Sollte der Arzt eine Verhärtung gefunden haben, kann er die Diagnose verfeinern. Eine bewährte und relativ einfache Methode ist die Messung des Prostata-spezifischen Antigens (PSA). Hierbei handelt es sich um ein Eiweiß, das in der Vorsteherdrüse gebildet wird. Bei einer Prostataerkrankung kann die PSA-Menge im Blut erhöht sein. Also entnimmt der Arzt dem Patienten eine Blutprobe und bestimmt darin die Konzentration des Antigens. Erhärtet sich der Verdacht auf eine bösartige Erkrankung, folgen weitere Untersuchungen. Der PSA-Test gehört allerdings nicht zu dem gesetzlichen Früherkennungsprogramm.
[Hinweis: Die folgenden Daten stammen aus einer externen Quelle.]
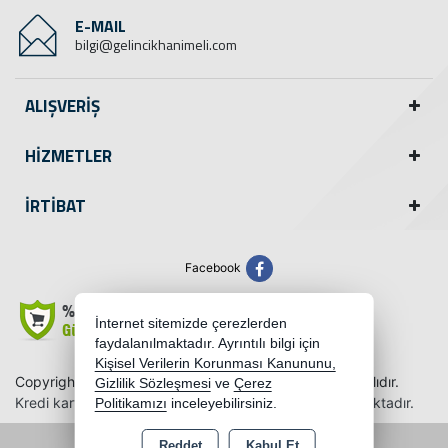
E-MAIL
bilgi@gelincikhanimeli.com
ALIŞVERİŞ
HİZMETLER
İRTİBAT
Facebook
İnternet sitemizde çerezlerden
faydalanılmaktadır. Ayrıntılı bilgi için
Kişisel Verilerin Korunması Kanununu,
Copyright 2026 gelincikhanimeli.com - Tüm hakları saklıdır.
Gizlilik Sözleşmesi
ve
Çerez
Kredi kartı bilgileriniz 256bit SSL sertifikası ile korunmaktadır.
Politikamızı
inceleyebilirsiniz.
Reddet
Kabul Et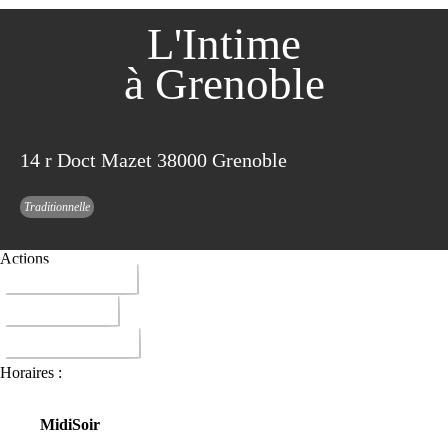
L'Intime
à Grenoble
14 r Doct Mazet 38000 Grenoble
Traditionnelle
Actions
04 76 87 31 64
ITINERAIRE
DONNER AVIS
Horaires :
Midi
Soir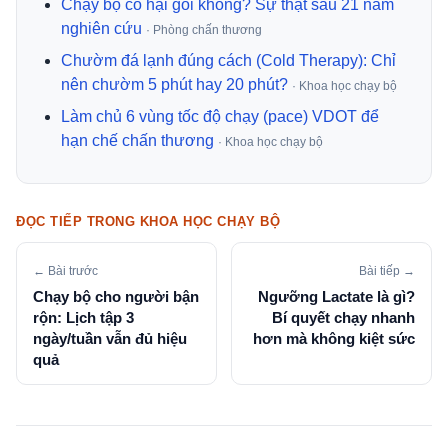
Chạy bộ có hại gối không? Sự thật sau 21 năm
nghiên cứu
· Phòng chấn thương
Chườm đá lạnh đúng cách (Cold Therapy): Chỉ
nên chườm 5 phút hay 20 phút?
· Khoa học chạy bộ
Làm chủ 6 vùng tốc độ chạy (pace) VDOT để
hạn chế chấn thương
· Khoa học chạy bộ
ĐỌC TIẾP TRONG KHOA HỌC CHẠY BỘ
← Bài trước
Bài tiếp →
Chạy bộ cho người bận
Ngưỡng Lactate là gì?
rộn: Lịch tập 3
Bí quyết chạy nhanh
ngày/tuần vẫn đủ hiệu
hơn mà không kiệt sức
quả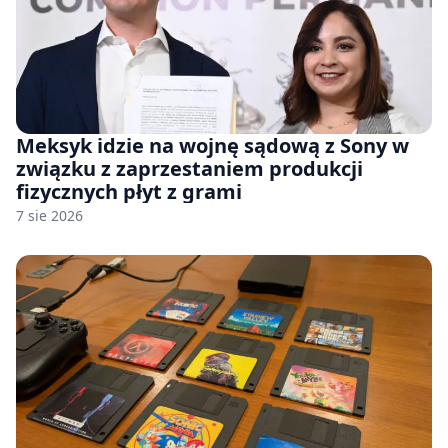
Meksyk idzie na wojnę sądową z Sony w
związku z zaprzestaniem produkcji
fizycznych płyt z grami
7 sie 2026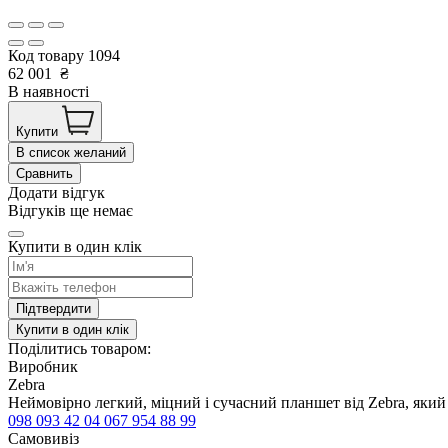
Код товару
1094
62 001
₴
В наявності
Купити
В список желаний
Сравнить
Додати відгук
Відгуків ще немає
Купити в один клік
Підтвердити
Купити в один клік
Поділитись товаром:
Виробник
Zebra
Неймовірно легкий, міцний і сучасний планшет від Zebra, який
098 093 42 04
067 954 88 99
Самовивіз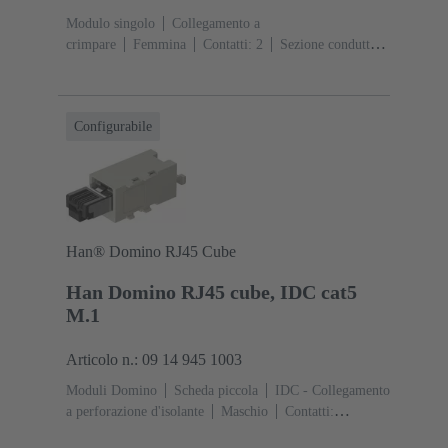
Modulo singolo
Collegamento a
crimpare
Femmina
Contatti: 2
Sezione conduttori:
6 ... 25 mm²
Corrente d'esercizio: ‌70
A
Policarbonato (PC)
RAL 7032 (grigio sabbia)
Configurabile
Han® Domino RJ45 Cube
Han Domino RJ45 cube, IDC cat5
M.1
Articolo n.: 09 14 945 1003
Moduli Domino
Scheda piccola
IDC - Collegamento
a perforazione d'isolante
Maschio
Contatti:
4
Corrente d'esercizio: ‌1 A
Poliammide (PA),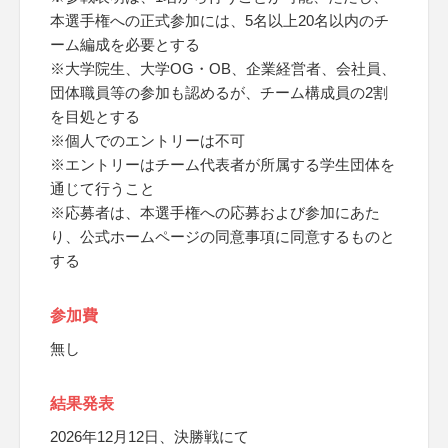
本選手権への正式参加には、5名以上20名以内のチ
ーム編成を必要とする
※大学院生、大学OG・OB、企業経営者、会社員、
団体職員等の参加も認めるが、チーム構成員の2割
を目処とする
※個人でのエントリーは不可
※エントリーはチーム代表者が所属する学生団体を
通じて行うこと
※応募者は、本選手権への応募および参加にあた
り、公式ホームページの同意事項に同意するものと
する
参加費
無し
結果発表
2026年12月12日、決勝戦にて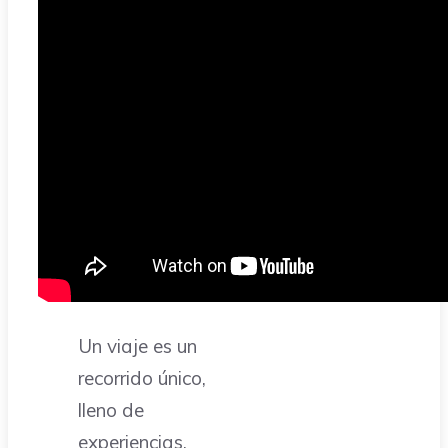
Un viaje es un
recorrido único,
lleno de
experiencias,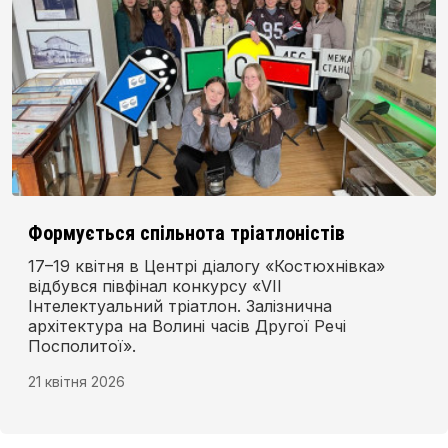
Формується спільнота тріатлоністів
17–19 квітня в Центрі діалогу «Костюхнівка»
відбувся півфінал конкурсу «VIІ
Інтелектуальний тріатлон. Залізнична
архітектура на Волині часів Другої Речі
Посполитої».
21 квітня 2026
Mit einem Ultraschallgerät, das in den After eingeführt wird, kann der Arzt im nächsten Diagnoseschritt die Prostata sichtbar machen. Liegt ein Tumor vor, kann er diesen auf dem Monitor erkennen. Diese Untersuchung, Sonographie genannt, ist völlig schmerzfrei und kann beliebig oft wiederholt werden, da sie den Patienten keiner schädlichen Strahlenbelastung aussetzt.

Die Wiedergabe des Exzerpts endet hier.